In a bid to ensure the benefits of generative AI are available to all, Salesforce has announced a $2 million fund to put AI development in the hands of purpose-driven organizations in the US.
Salesforce Accelerator – AI for Impact is a philanthropic effort aimed at giving non-profits, charities and schools equitable access to trusted generative AI technology.
The Accelerator will offer grants to organizations that are focused on using generative AI for education, workforce development or climate action, and have ideas around how Salesforce technology can amplify their impact.
The selected organizations will get three things from Salesforce: unrestricted funding; dedicated support and one-on-one partnership with technical experts; and donated technology for a determined period of time.
Salesforce is planning to open up expressions of interest to coincide with its annual Dreamforce user event in September, and will be sharing eligibility guidelines and timelines there. The firm expects to award the grants at the end of 2023.
During this period of rapid transformation and innovation around generative AI, it’s crucial to build trust and equity into its core, according to Naomi Morenzoni, Senior VP of Philanthropy at Salesforce. Groups who are serving communities and students can’t be left to fall behind and preventing this is the key objective of the new fund:
One of the things we see as a major social challenge for generative AI is the access gap.
Charities and schools recognize the potential of new technologies, but they've been historically slow to adopt new technologies - not because of a lack of will or openness, but due to a lack of resources and capacity.
That’s what the Salesforce Accelerator - AI for Impact is about, to help those purpose-driven organizations gain that equitable access to the AI technologies.
This latest $2 million AI funding follows the $1 million Nature Accelerator that Salesforce announced last November, which provides non-profits with investment to develop, test and scale climate change programs faster. The latest AI scheme builds on that experience of putting cutting-edge technology in the hands of organizations that can make a real impact.
While the fund is still in the early stages, Morenzoni shared a couple of examples that Salesforce has in mind as grantees. It could be smaller organizations without much budget, who have grant writers working on proposal drafts or outcomes research. The organization could have lots of relevant data around outcomes and the impact they have had, and adding AI tech could distil that information to generate reports and help attract additional funding.
For the education sector, it might be a case of using generative AI to understand how a student is progressing through a subject, and tailor support for them. This could play an important role in ensuring students from underrepresented backgrounds have equal opportunities at school and college.
In the US, about a third of college students are first generation, but a third of those don't go on to graduate from college, mainly due to challenges around the financial burden and lack of support. Salesforce recently brought together a cohort of those students and their school advisors to try to understand and design how technology could solve those barriers. Morenzoni explains:
The biggest thing we kept hearing was financial responsibility, particularly the challenge in the US and how students didn't have help with the tuition payments; but also the complex financial aid applications that exist for the students. The students said they felt lost or embarrassed by some of the questions they needed to answer as part of the application process, and wanted trusted guidance on how they could get a successful outcome on their own terms.
That's where we think generative AI is going to be incredible.
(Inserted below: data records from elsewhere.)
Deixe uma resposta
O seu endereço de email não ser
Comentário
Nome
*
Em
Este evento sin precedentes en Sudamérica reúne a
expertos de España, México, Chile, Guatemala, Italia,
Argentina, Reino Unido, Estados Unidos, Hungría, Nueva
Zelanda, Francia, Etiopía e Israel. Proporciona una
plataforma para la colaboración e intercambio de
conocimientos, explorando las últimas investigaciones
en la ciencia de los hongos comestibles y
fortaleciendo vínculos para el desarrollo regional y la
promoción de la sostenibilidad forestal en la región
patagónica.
As the personal assistant for students like these, that can give them a helping hand in that moment, be that first line of defense and support for those students. They get the immediate guidance on things like, how do I fill out my permanent address, how do I understand what these questions are asking me. They get that support in the moment and it decreases the caseload for student advisors.
Alongside awarding grants, Salesforce will host innovation sessions with grantees and partners to understand the opportunities and risks around AI, and identify solutions that will support their communities. This is another step in closing the generative AI access gap, and making sure the way the technology is being used and built is responsible, inclusive and ethical. Morenzoni adds:
Part of the way we're going to get there is in this partnership with our purpose-driven organizations. It’s listening to them and understanding their excitement about the potential of this technology, but also the concerns and how we can work together to ensure we’re building the technology that is going to support our communities in the best way possible.
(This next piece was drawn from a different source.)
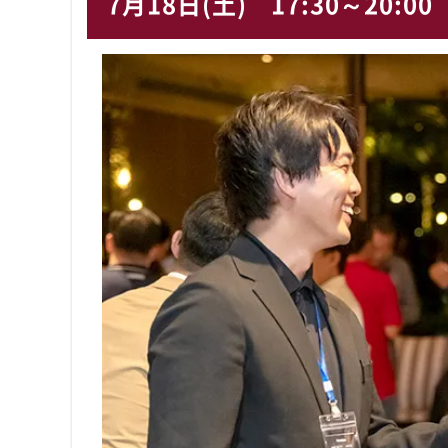
7月18日(土)
17:30～20:00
While Salesforce recognizes that the AI access gap is not a US-only issue, the company is still considering whether this fund will be open to non-US organizations or how that would work. Morenzoni says:
We are going to be working to refine the eligibility of this particular program, and we'll have more details around that in September at Dreamforce, but we recognize this is a global issue and that we're going to need to solve how we close that access gap on a global scale. Part of it is around ensuring that we have the right organizations selected, less about geographic focus, more about the readiness of the organizations.
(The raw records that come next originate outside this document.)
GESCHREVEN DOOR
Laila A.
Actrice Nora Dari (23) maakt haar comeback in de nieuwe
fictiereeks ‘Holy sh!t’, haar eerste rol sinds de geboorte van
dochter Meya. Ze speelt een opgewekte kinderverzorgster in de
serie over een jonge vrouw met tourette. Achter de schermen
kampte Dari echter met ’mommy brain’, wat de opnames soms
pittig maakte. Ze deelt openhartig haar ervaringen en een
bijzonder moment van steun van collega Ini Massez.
A worthwhile initiative with laudable ambition and intent.
International expansion of the Salesforce accelerator fund would certainly be welcome across the pond, to encourage a wider range of UK organizations to contemplate their own AI developments. At London Tech Week, British Prime Minister Rishi Sunak extolled the extraordinary possibilities of AI as a general-purpose technology. However, he also admitted that the UK is lagging behind other countries when it comes to the reach of AI outside of large organizations.